Palavras chaves: Paixões, tristeza, alma, corpo, depressão pós-parto
1-Introdução
O trabalho que será aqui descrito encontra-se inserido no grupo de pesquisa e
intervenção “PARTHOS” que é desenvolvida desde 2006 e tem como objetivo
identificar os sentimentos vivenciados pela mulher no período perinatal e no puerpério.
Para esta pesquisa iremos focar o sentimento da tristeza no período puerperal,
trabalhando especificamente com a depressão pós-parto, como ela ocorre e como
podemos diagnosticá-la para poder ser tratada.

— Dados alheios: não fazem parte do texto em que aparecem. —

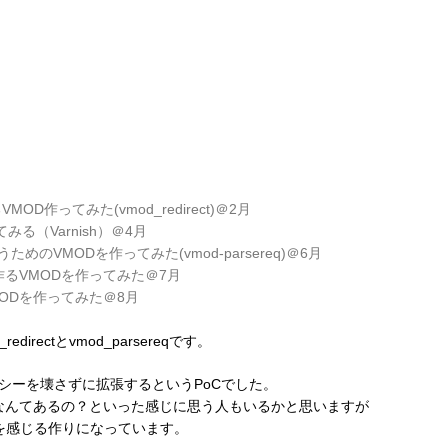
OD作ってみた(vmod_redirect)＠2月
せてみる（Varnish）＠4月
扱うためのVMODを作ってみた(vmod-parsereq)＠6月
ダを作るVMODを作ってみた＠7月
ODを作ってみた＠8月
rectとvmod_parsereqです。
Lのポリシーを壊さずに拡張するというPoCでした。
なんてあるの？といった感じに思う人もいるかと思いますが
を感じる作りになっています。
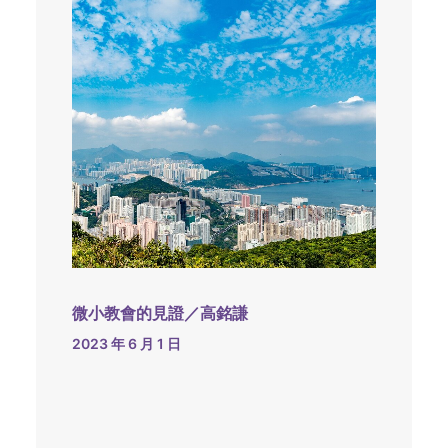
微小教會的見證／高銘謙
2023 年 6 月 1 日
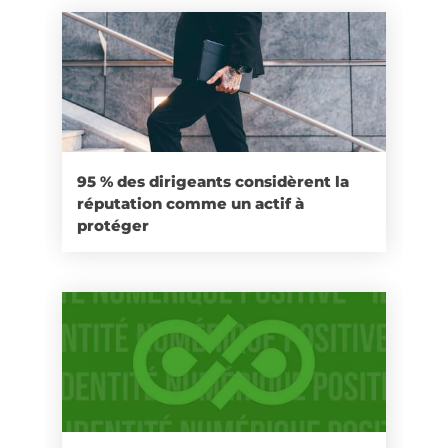
95 % des dirigeants considèrent la
réputation comme un actif à
protéger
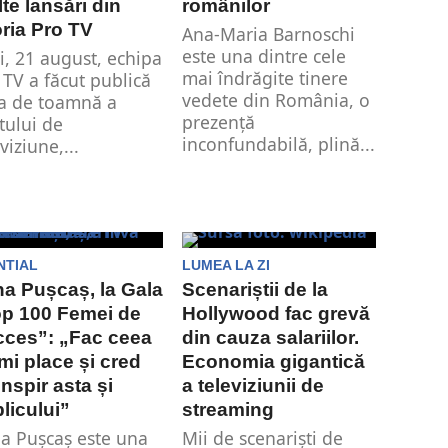
te lansări din
românilor
oria Pro TV
Ana-Maria Barnoschi
este una dintre cele
i, 21 august, echipa
mai îndrăgite tinere
 TV a făcut publică
vedete din România, o
la de toamnă a
prezență
tului de
inconfundabilă, plină...
viziune,...
NTIAL
LUMEA LA ZI
na Pușcaș, la Gala
Scenariștii de la
p 100 Femei de
Hollywood fac grevă
ces”: „Fac ceea
din cauza salariilor.
mi place și cred
Economia gigantică
inspir asta și
a televiziunii de
licului”
streaming
na Pușcaș este una
Mii de scenariști de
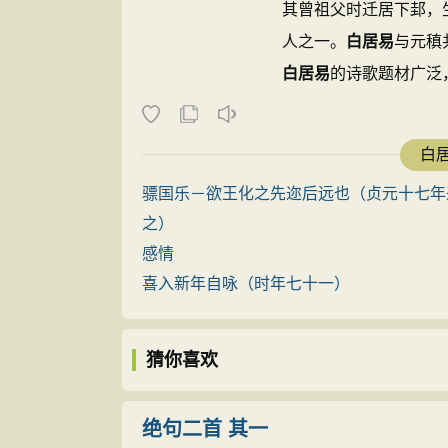
其曾祖父时迁居下邽，
聘为妻：指经过正式行聘手续的女子才能为
会被看成败坏门风的不祥之物。残酷的封建
人之一。
白居易
与元稹
不能作为主祭人。蘋（píng）蘩（fán）
说：“寄言痴小人家女，慎勿将身轻许人。
白居易
的诗歌题材广泛，
高堂：指父母。
他的劝戒。诗歌的基调因之也变得深沉且凝
翰林学士、左赞善大夫。
潜来：偷偷来，私奔。
此诗的最大成就在于成功地塑造了一个单
庆集》传世，代表诗作有
痴小：指痴情而年少的少女。
白居
一个不幸女子的内心独白。刻画她的美丽不
断肠共君语”，“感君松柏化为心”、“暗合
参考资料：
骠国乐－欲王化之先迩后远也（贞元十七年
1、玮光等．《现代汉语词典》修订第3版：商务印书馆，19
的单纯、多情。开头以银瓶、玉簪隐喻美丽
之）
2、沈兰等 ．古汉语常用字词典：长春出版社，2010年：56.8
仅言她出门后没有去处，不进一步描写悲剧
感情
在这首中长篇叙事诗中，诗人用凝练的语
喜入新年自咏（时年七十一）
母国人皆贱之”。它在题材上与古乐府中的
上看，全诗所表现的生活现象带有中唐都市
猜你喜欢
这在当时其他人的作品中也有所表现，这是
男女的交往带来了一定自由，但传统的礼教
绝句二首 其一
而在这一悲剧中女子更是一个更大有受害者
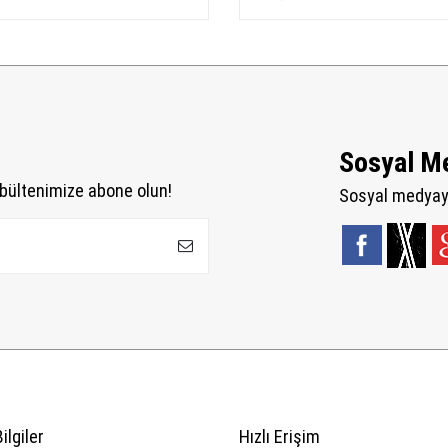
Sosyal M
bültenimize abone olun!
Sosyal medyaya
ilgiler
Hızlı Erişim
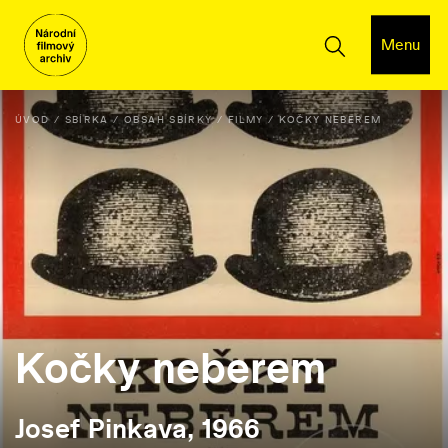
Menu
ÚVOD
SBÍRKA
OBSAH SBÍRKY
FILMY
KOČKY NEBEREM
Kočky neberem
Josef Pinkava, 1966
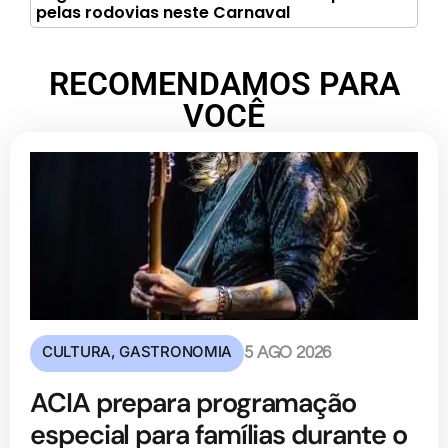
pelas rodovias neste Carnaval
RECOMENDAMOS PARA
VOCÊ
CULTURA
,
GASTRONOMIA
5 AGO 2026
ACIA prepara programação
especial para famílias durante o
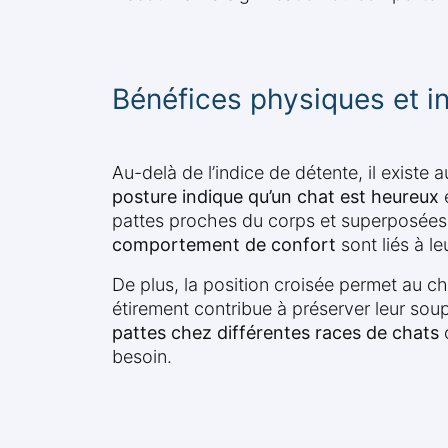
Bénéfices physiques et in
Au-delà de l’indice de détente, il existe 
posture indique qu’un chat est heureux
e
pattes proches du corps et superposées, i
comportement de confort
sont liés à l
De plus, la position croisée permet au c
étirement contribue à préserver leur soup
pattes chez différentes races de chats
o
besoin.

René Descartes, filósofo moderno, publicou sua obra em 1649, chamada “As Paixões da
Alma”. A partir daí, propôs que, para conhecer as paixões da alma, é preciso distinguir
entre suas funções e as do corpo. A alma está unida ao corpo, não havendo algo que
esteja mais diretamente ligado ao corpo do que a própria alma. Sendo assim o que na
alma é uma paixão no corpo é habitualmente uma ação. “As paixões da alma são os
pensamentos que mais fortemente abalam a alma e podem ser definidas por percepções,
ou sentimentos da alma, a que nos referimos particularmente a elas, são causadas,
mantidas e fortalecidas por algum movimento dos espíritos” (DESCARTES, 1649:
147), ou seja, é na alma que são encontradas as mais fortes emoções, onde o indivíduo
sente suas paixões mais profundas e os sentimentos mais extraordinários.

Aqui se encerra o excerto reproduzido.